Algo na água: vida após envenenamento por mercúrio

Parece justo descrever Hirokatsu Akagi, agora com 75 anos, como uma figura Dumbledorean no mundo da ciência do mercúrio e entre as pessoas com doença de Minamata, que o vêem como um aliado simpático. Ele tem estilo: geralmente calças brancas ou bronzeadas, uma camisa enfiada de cor semelhante e um chapéu de abas com assinatura, de onde sai um anel de cabelo branco. “Todos conhecem o Dr. Akagi”, diz Laurie Chan, toxicologista e cientista ambiental da Universidade de Ottawa. “Todos o chamam de Akagi-sensei: um professor.”

Crescendo ao sul de Minamata, em Kinzancho, significando literalmente ‘cidade da mina de ouro’, Akagi encontrou mercúrio pela primeira vez quando criança. “Mercúrio é muito bom material de brincadeira. Se você o empurrar para baixo, ele se espalha”, diz ele, antes de rir e estender um convite meio sério: “Tenho aqui.”
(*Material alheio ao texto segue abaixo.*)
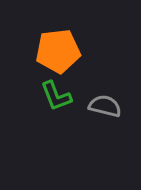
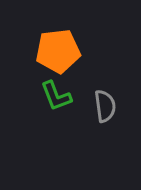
gray semicircle: rotated 68 degrees clockwise
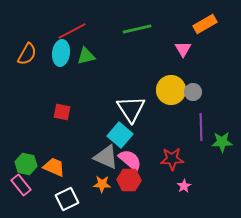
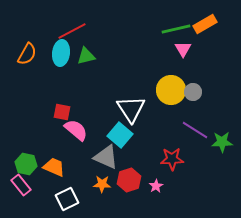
green line: moved 39 px right
purple line: moved 6 px left, 3 px down; rotated 56 degrees counterclockwise
pink semicircle: moved 54 px left, 30 px up
red hexagon: rotated 20 degrees counterclockwise
pink star: moved 28 px left
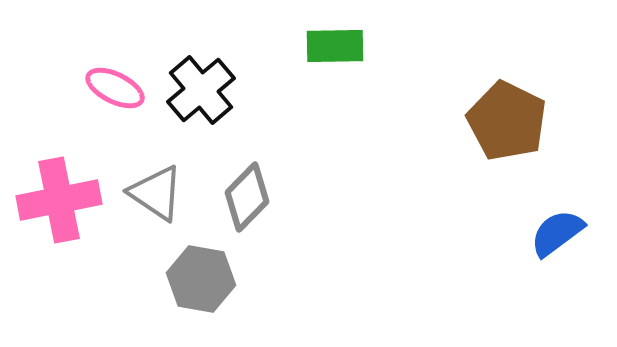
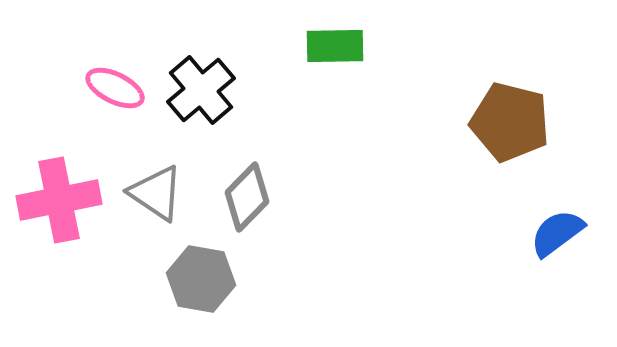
brown pentagon: moved 3 px right, 1 px down; rotated 12 degrees counterclockwise
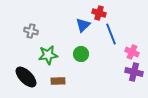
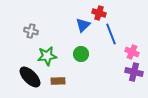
green star: moved 1 px left, 1 px down
black ellipse: moved 4 px right
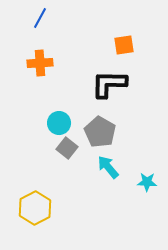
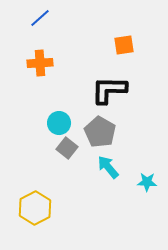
blue line: rotated 20 degrees clockwise
black L-shape: moved 6 px down
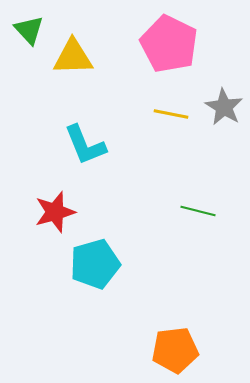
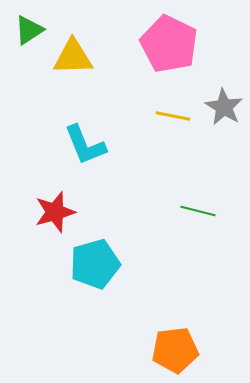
green triangle: rotated 40 degrees clockwise
yellow line: moved 2 px right, 2 px down
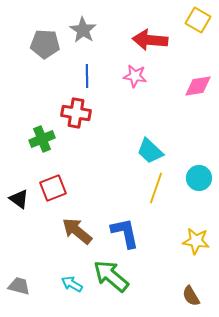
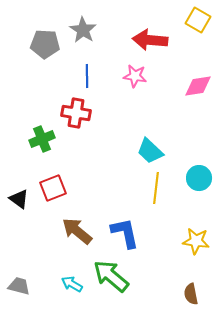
yellow line: rotated 12 degrees counterclockwise
brown semicircle: moved 2 px up; rotated 20 degrees clockwise
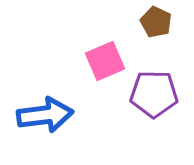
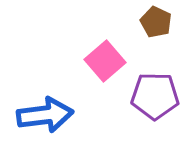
pink square: rotated 18 degrees counterclockwise
purple pentagon: moved 1 px right, 2 px down
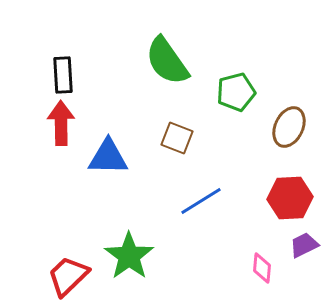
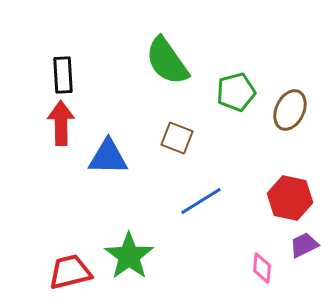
brown ellipse: moved 1 px right, 17 px up
red hexagon: rotated 15 degrees clockwise
red trapezoid: moved 2 px right, 4 px up; rotated 30 degrees clockwise
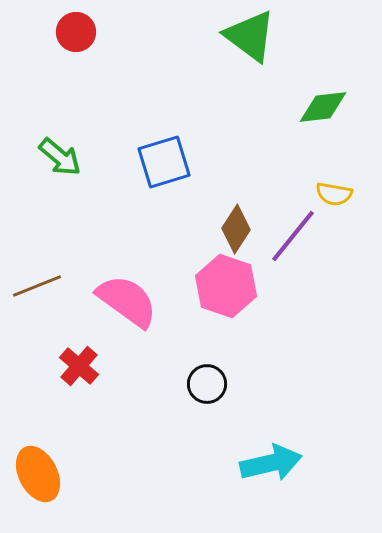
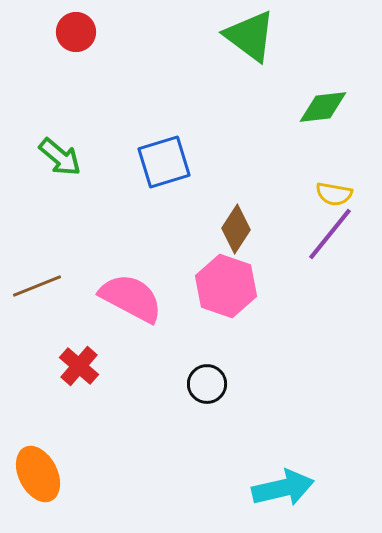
purple line: moved 37 px right, 2 px up
pink semicircle: moved 4 px right, 3 px up; rotated 8 degrees counterclockwise
cyan arrow: moved 12 px right, 25 px down
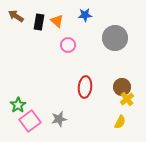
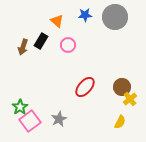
brown arrow: moved 7 px right, 31 px down; rotated 105 degrees counterclockwise
black rectangle: moved 2 px right, 19 px down; rotated 21 degrees clockwise
gray circle: moved 21 px up
red ellipse: rotated 35 degrees clockwise
yellow cross: moved 3 px right
green star: moved 2 px right, 2 px down
gray star: rotated 14 degrees counterclockwise
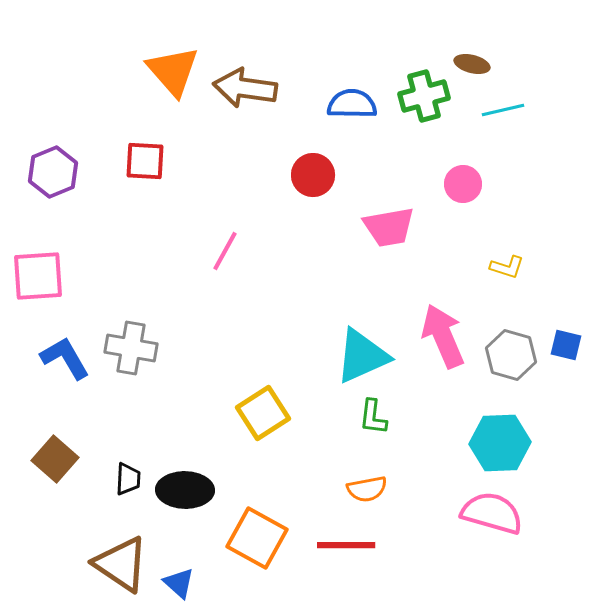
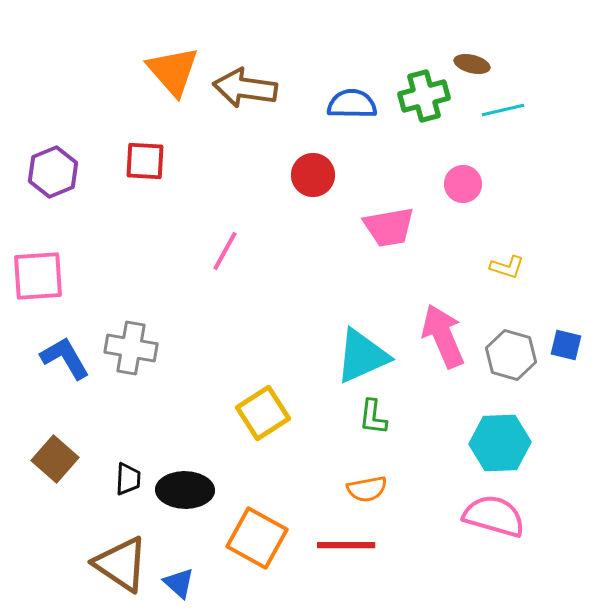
pink semicircle: moved 2 px right, 3 px down
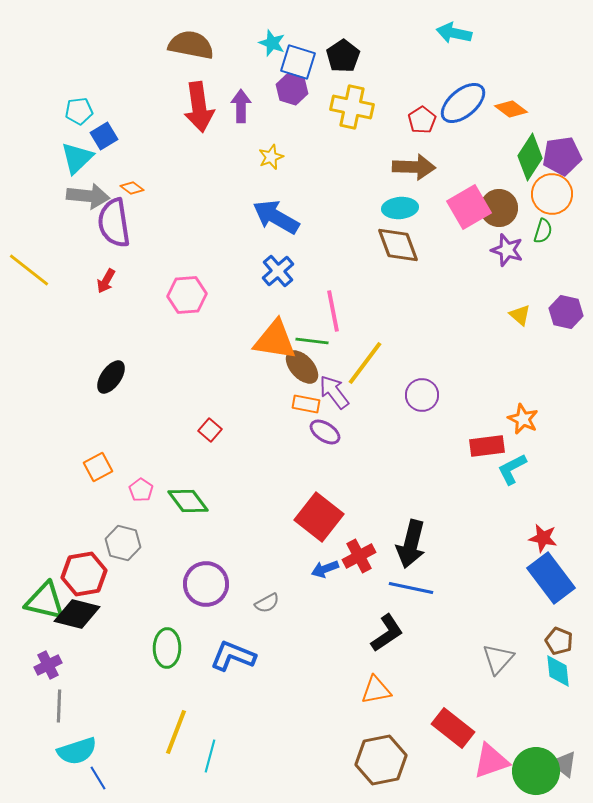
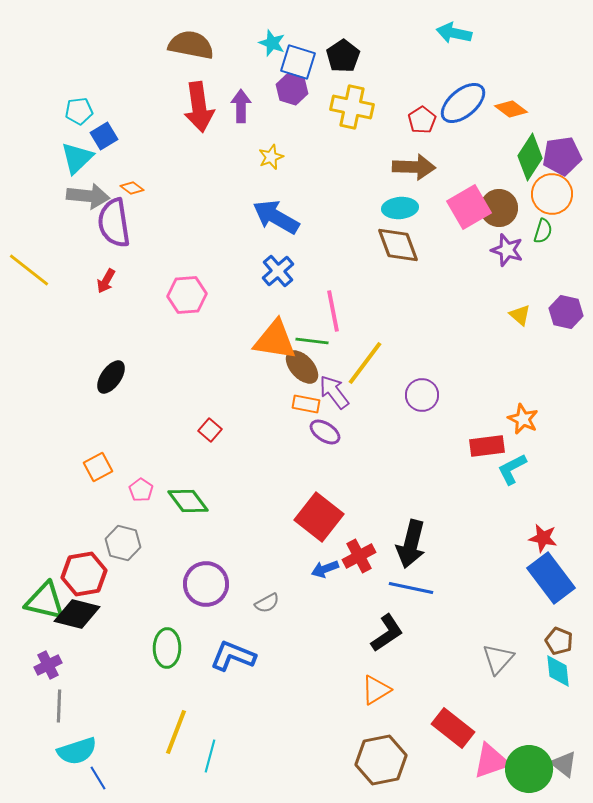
orange triangle at (376, 690): rotated 20 degrees counterclockwise
green circle at (536, 771): moved 7 px left, 2 px up
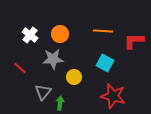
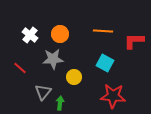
red star: rotated 10 degrees counterclockwise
Um investigador governamental reformado, Akagi mantém agora o seu próprio laboratório em Fukuro, um bairro de Minamata atingido duramente pela doença. Pilhas de papéis velhos se precipitaram sobre as superfícies disponíveis. As paredes de seu escritório lateral estão estucadas com fotos de cientistas em salas de conferência ao lado de fotos de festas de casamento ao lado de currículos de pesquisadores internacionais que ele considera pares e amigos. Uma dessas pessoas, o cientista sueco Arne Jernelöv, tem um faturamento particularmente alto acima de sua mesa.

Em 1969, Jernelöv publicou um artigo científico na revista Nature, que Akagi, recém-saída da escola farmacêutica e recém-contratada no Ministério da Saúde e Bem-Estar, leu com interesse. Estranhamente, o lúcio sueco tinha sido medido com altos níveis de metilmercúrio, embora as fábricas próximas liberassem apenas outras formas de mercúrio. Jernelöv e seu co-autor supuseram que o mercúrio poderia ser metilado dentro dos organismos vivos, colocando em movimento a descoberta de que, por razões evolutivas que ainda hoje permanecem difusas, as bactérias podem converter outros tipos de mercúrio em metilmercúrio sob as condições certas.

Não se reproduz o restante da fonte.